Slaves will most likely work out a system in the kitchen.  Some might take turns eating as others serve. 
 
Dominants who are guests, will hopefully not dribble out their requests for custom service.  If you wish a slave to get you more sour cream, soda, etc, give the slave such requests all at once.  Not send them for each single item as an independent task. 
 
If you have more guests than service (plates, etc), perhaps a two shift formal dinner might work.  If guests in the first shift and second shift know this, guests should be prompt and leave promptly, as not to overlap the shifts.
 
What I enjoy about formal dinners, is that it is a delight for the senses, where people dress in their best, as well as to participate in something very special.
 
Respectfully submitted for consideration,
Lady Hugs
 
 
 
 




MaggieDoll -> RE: Formal Dinner Rules (6/9/2006 3:36:07 PM)

I'm not entirely sure if you mean rules for a formal dinner or formal rules for dinner?  we havent had any formal dinners, but there are rules for my eating... especially considering that with my history of eating disorders, I sometimes need such rules, depending on how I'm doing, so there are rules about my eating.

Maggie

Property of Sir Stephen and Mistress Jennifer




smilezz -> RE: Formal Dinner Rules (6/9/2006 4:01:16 PM)

Here's a few i have used over the years.

http://www.cuisinenet.com/digest/custom/etiquette/serving.shtml

http://members.aol.com/SRABANDE/MastersDinner.html

http://www.sensuoussadie.com/articles/dovebdsmdinner.htm




Emperor1956 -> RE: Formal Dinner Rules (6/9/2006 4:05:14 PM)

LadyHugs, as Lord Peter said about his mother (the highest of praise indeed)  "She really is wasted upon a small household."

-E




EdwardoBruceo -> RE: Formal Dinner Rules (6/9/2006 5:23:01 PM)

Well one should always invite dirty old men to a dinner party, they are always good for a laugh.

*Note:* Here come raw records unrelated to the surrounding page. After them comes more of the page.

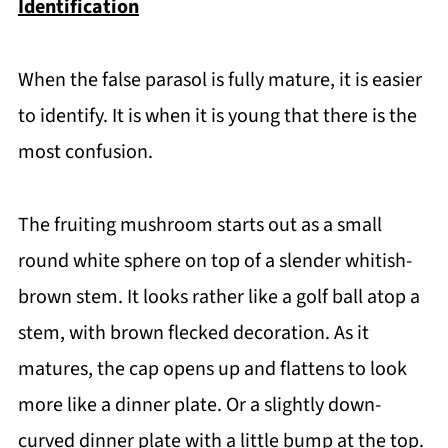
Identification
When the false parasol is fully mature, it is easier
to identify. It is when it is young that there is the
most confusion.
The fruiting mushroom starts out as a small
round white sphere on top of a slender whitish-
brown stem. It looks rather like a golf ball atop a
stem, with brown flecked decoration. As it
matures, the cap opens up and flattens to look
more like a dinner plate. Or a slightly down-
curved dinner plate with a little bump at the top.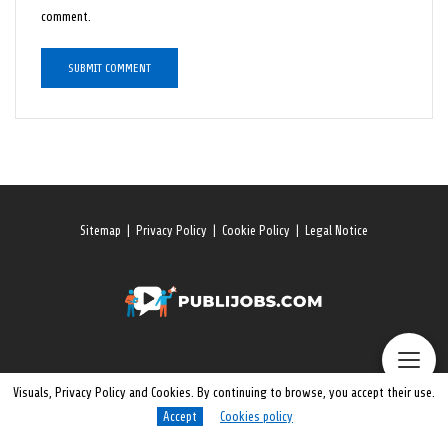
comment.
Sitemap
|
Privacy Policy
|
Cookie Policy
|
Legal Notice
Visuals, Privacy Policy and Cookies. By continuing to browse, you accept their use.
Accept
Cookies policy
© 2026 All rights reserved. Publijobs.One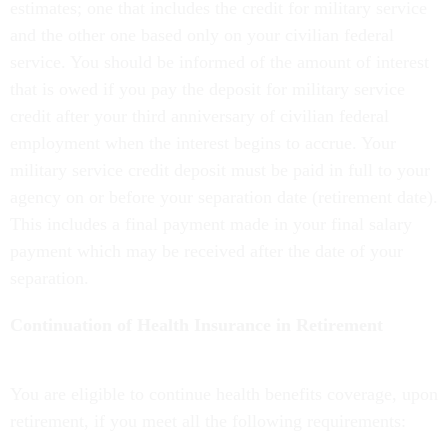
estimates; one that includes the credit for military service
and the other one based only on your civilian federal
service. You should be informed of the amount of interest
that is owed if you pay the deposit for military service
credit after your third anniversary of civilian federal
employment when the interest begins to accrue. Your
military service credit deposit must be paid in full to your
agency on or before your separation date (retirement date).
This includes a final payment made in your final salary
payment which may be received after the date of your
separation.
Continuation of Health Insurance in Retirement
You are eligible to continue health benefits coverage, upon
retirement, if you meet all the following requirements: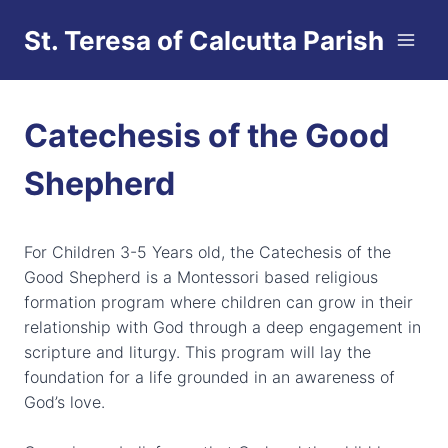
Skip
St. Teresa of Calcutta Parish
to
content
Catechesis of the Good
Shepherd
For Children 3-5 Years old, the Catechesis of the
Good Shepherd is a Montessori based religious
formation program where children can grow in their
relationship with God through a deep engagement in
scripture and liturgy. This program will lay the
foundation for a life grounded in an awareness of
God’s love.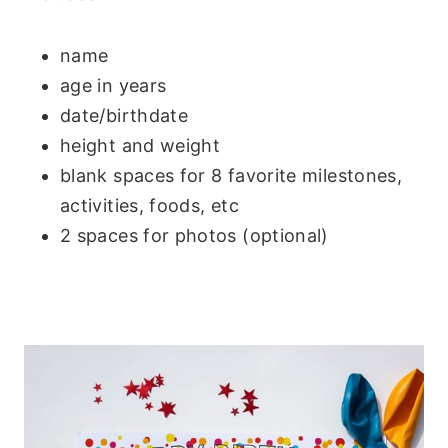
name
age in years
date/birthdate
height and weight
blank spaces for 8 favorite milestones,
activities, foods, etc
2 spaces for photos (optional)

However, one should always ensure all the guests keep their hands above the table, and playing footsies, should never be observed with feet fettishests, as this may cause spoilage of the flower arrangements.
And as usual, watersports should never be engaged at the dinner table, but rather as a starter.

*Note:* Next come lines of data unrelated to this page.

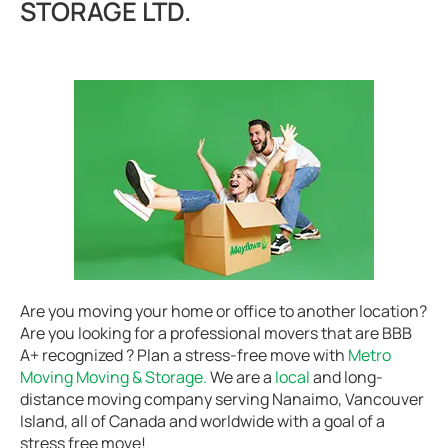
STORAGE LTD.
Are you moving your home or office to another location?
Are you looking for a professional movers that are BBB
A+ recognized ? Plan a stress-free move with
Metro
Moving Moving & Storage.
We are a
local
and long-
distance moving company serving Nanaimo, Vancouver
Island, all of Canada and worldwide with a goal of a
stress free move!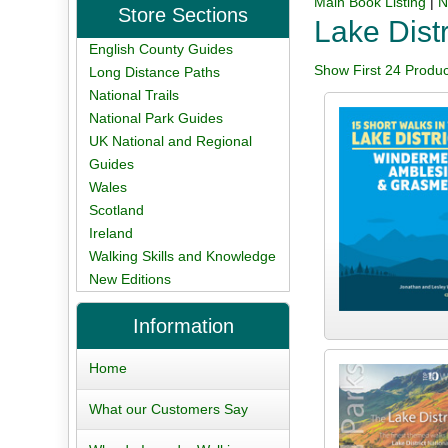
Main Book Listing
|
N
Store Sections
Lake Distr
English County Guides
Show First 24 Produc
Long Distance Paths
National Trails
National Park Guides
UK National and Regional
Guides
Wales
Scotland
Ireland
Walking Skills and Knowledge
New Editions
Information
Home
What our Customers Say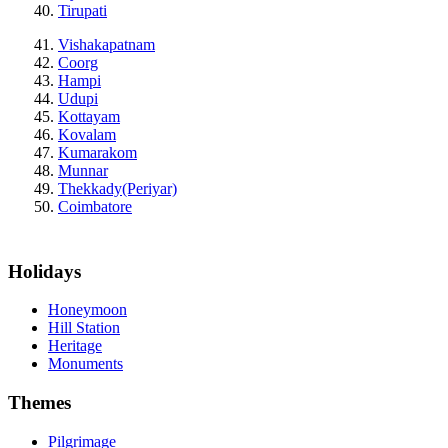
Tirupati
Vishakapatnam
Coorg
Hampi
Udupi
Kottayam
Kovalam
Kumarakom
Munnar
Thekkady(Periyar)
Coimbatore
Holidays
Honeymoon
Hill Station
Heritage
Monuments
Themes
Pilgrimage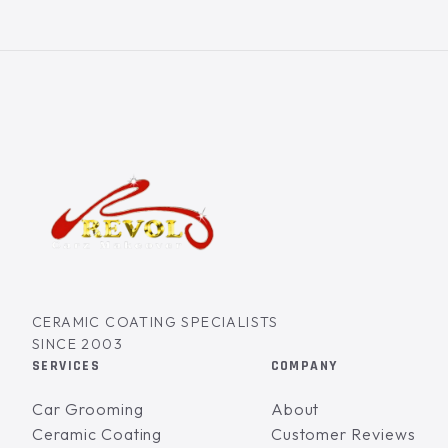
CERAMIC COATING SPECIALISTS
SINCE 2003
SERVICES
COMPANY
Car Grooming
About
Ceramic Coating
Customer Reviews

Emperor1956 -> RE: Formal Dinner Rules (6/10/2006 10:21:03 AM)

The story is told of  Justice Oliver Wendell Holmes, Jr. (a known womanizer) attending a dinner party in his 80s.  He was seated next to a young "flapper" who was wearing a very skimpy and daring low-cut chemise.  Holmes leaned over and said "my dear, what is keeping that dress on you?"  The young woman supposedly replied "Only your age, Mr. Justice.  Only your age."

Now that's a dinner party!  Make sure you invite lots of lecherous lawyers.

E.




Proprietrix -> RE: Formal Dinner Rules (6/10/2006 10:51:34 AM)

I'm just jealous that you live in an area where there are enough people to have a formal dinner. I'd be lucky to scrape up 5 kinky people within 50 miles that wanted to get together for macaroni & cheese.